Played by Fame

TV review by
Melissa Camacho, Common Sense Media
Played by Fame TV Poster Image
Celebs' pranks on fans aren't too mean; still some iffiness.

Parents say

age 11+
Based on 1 review

Kids say

age 13+
Based on 1 review

A lot or a little?

The parents' guide to what's in this TV show.

Positive messages

Fans get "played" by their favorite celebs. There's a good deal of lying and scheming to get the pranks to work, but the show isn't intended to be mean spirited. The host claims that the show is about acting "retarded." The cast is primarily African American; occasional secondary characters are Caucasian. Subtle references are occasionally made about differences in race.

Violence

Frustrated fans occasionally make references to hurting someone. One fan states that he wanted to "cut a person out."

Sex

Some sexual innuendo. Sexy dancing is occasionally shown. One episode features partially dressed gay men at a party (but no nudity is shown).

Language

Audible language includes words like "ass," "damn," and "pissed." Stronger choices -- like "f--k" and "s--t" -- are bleeped.

Consumerism

The series highlights a variety of African-American celebrities, ranging from rap singer Ludacris to actresses like Wendy Raquel Robinson.

Drinking, drugs & smoking

Visible drinking (champagne, mixed drinks). Occasional mild references to people being high.

What parents need to know

Parents need to know that although this practical joke show -- which features celebrities playing pranks on unsuspecting fans -- isn't particularly mean spirited, there's still plenty of scheming and behind-the-scenes laughter at the fans' expense. You an also expect some sexual innuendo, drinking (wine, champagne), mild drug references, and lots of strong language (plenty is audible, but words like "f--k" and "s--t" are bleeped).

User Reviews

Parent of a 13, 16, 16, 18+, and 18+ year old Written bydrr March 1, 2009

We had a great time laughing!

I was able to watch the show with my kids, we laughed the whole show. We have seen some risky scenes, bur my kids were aged appropriate to handle it. PLAYED by... Continue reading
Teen, 13 years old Written byshauntay123 March 5, 2010
love it

What's the story?

In PLAYED BY FAME, unsuspecting fans are "pranked" by their favorite celebrities. Hosted by Al Shearer, the show invites stars like The Game's Wendy Raquel Robinson, former America's Next Top Model contestant Toccara, and rap artist Ludacris to allow a fan to spend an entire day with them. But instead of the dream experience the devoted fan was hoping for, the celebs lead their unwary admirers into a series of situations that have been specifically set up to give the fan nightmares. From jumping over brooms to train dogs to fending off obvious advances from the celebrity's supposed "friends," each fan tries to enjoy their time while simultaneously attempting to cope with the weirdness. And at the end of the day, just when it doesn't seem like things can get any stranger, the truth is revealed.

Is it any good?

Despite the behind-the-scenes laughter from those in on the day's pranks, Played by Fame doesn't come across as particularly mean spirited. In fact, while much of the show's humor comes from the unsuspecting fans' reactions, plenty of laughs also come from the performances of the various celebrities -- who must find ways to keep the pretense going all day.

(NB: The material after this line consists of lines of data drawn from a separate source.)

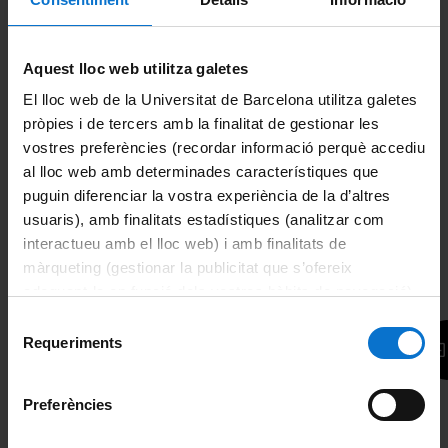
• Examen presencial: 50%
Si l'aproven, junt amb el curs modular, obtenen el certificat
d'aprofitament de l'EIM.
Aquest lloc web utilitza galetes
El lloc web de la Universitat de Barcelona utilitza galetes
pròpies i de tercers amb la finalitat de gestionar les
Més informació
vostres preferències (recordar informació perquè accediu
al lloc web amb determinades característiques que
*
Nom:
puguin diferenciar la vostra experiència de la d’altres
usuaris), amb finalitats estadístiques (analitzar com
interactueu amb el lloc web) i amb finalitats de
*
Correu electrònic:
màrqueting (gestionar la publicitat que s’ofereix
adequant-la en funció dels vostres hàbits de navegació).
Per obtenir més informació sobre les galetes podeu
Selecció
*
Consulta:
consultar la
Política de galetes del lloc web de la
Requeriments
de
Universitat de Barcelona
.
consentiment
Preferències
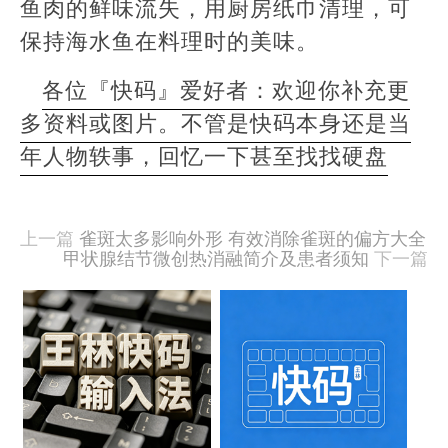
鱼肉的鲜味流失，用厨房纸巾清理，可
保持海水鱼在料理时的美味。
各位『快码』爱好者：欢迎你补充更
多资料或图片。不管是快码本身还是当
年人物轶事，回忆一下甚至找找硬盘
本
文
由
上一篇
雀斑太多影响外形 有效消除雀斑的偏方大全
羊
甲状腺结节微创热消融简介及患者须知
下一篇
喜
于
相
2020-
09-
关
15
文
发
布,
章
被
阅
樱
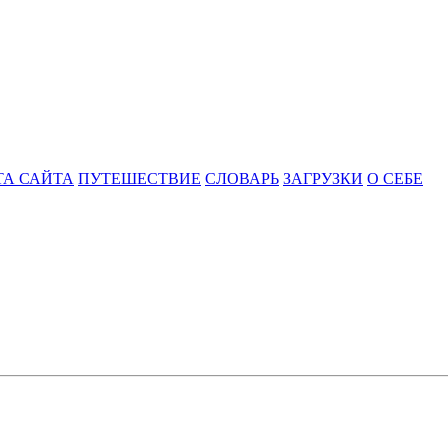
ТА САЙТА
ПУТЕШЕСТВИЕ
СЛОВАРЬ
ЗАГРУЗКИ
О СЕБЕ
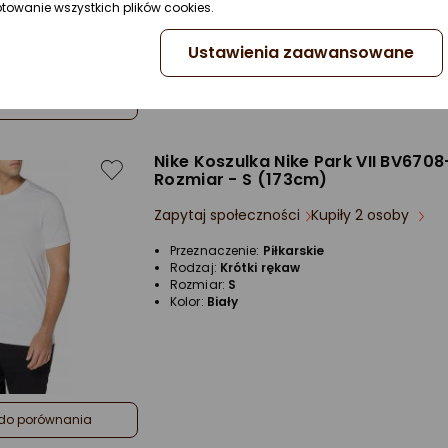
ptowanie wszystkich plików cookies.
Ustawienia zaawansowane
do porównania
Nike Koszulka Nike Park VII BV6708-
Rozmiar - S (173cm)
Zapytaj społeczności
Kupiły 2 osoby
Przeznaczenie:
Piłkarskie
Rodzaj:
Krótki rękaw
Rozmiar:
S
Kolor:
Biały
do porównania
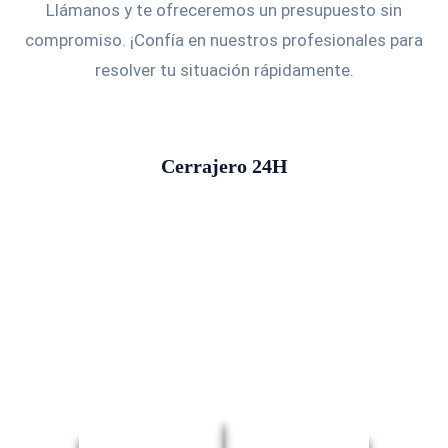
Llámanos y te ofreceremos un presupuesto sin
compromiso. ¡Confía en nuestros profesionales para
resolver tu situación rápidamente.
Cerrajero 24H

But not all of the show's funny moments are appropriate for young viewers. Some of the jokes rely on strong sexual innuendo, while others incorporate drinking and drug references to make them believable. Meanwhile, both the celebrities and their fans use lots of strong language. But teens mature enough to handle the content who like prank shows will probably enjoy it.

Talk to your kids about ...

  • Families can talk about why celebrities would choose to play jokes on their fans. Do you think it's a good idea for them to toy with their admirers? What risks are involved? Does this show help or hurt the celebrities' image? Families can also discuss the difference between playing a practical joke on someone and just being mean. When does a prank go too far?